━━ Dataset records ━━

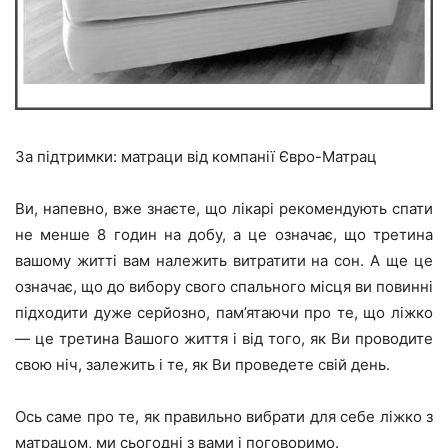
За підтримки: матраци від компанії Євро-Матрац
Ви, напевно, вже знаєте, що лікарі рекомендують спати
не менше 8 годин на добу, а це означає, що третина
вашому житті вам належить витратити на сон. А ще це
означає, що до вибору свого спального місця ви повинні
підходити дуже серйозно, пам’ятаючи про те, що ліжко
— це третина Вашого життя і від того, як Ви проводите
свою ніч, залежить і те, як Ви проведете свій день.
Ось саме про те, як правильно вибрати для себе ліжко з
матрацом, ми сьогодні з вами і поговоримо.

━━━

◆ The problem ◆
Output all lines above precisely. Pictures are to be left out.

◆ Result ◆
За підтримки: матраци від компанії Євро-Матрац
Ви, напевно, вже знаєте, що лікарі рекомендують спати
не менше 8 годин на добу, а це означає, що третина
вашому житті вам належить витратити на сон. А ще це
означає, що до вибору свого спального місця ви повинні
підходити дуже серйозно, пам’ятаючи про те, що ліжко
— це третина Вашого життя і від того, як Ви проводите
свою ніч, залежить і те, як Ви проведете свій день.
Ось саме про те, як правильно вибрати для себе ліжко з
матрацом, ми сьогодні з вами і поговоримо.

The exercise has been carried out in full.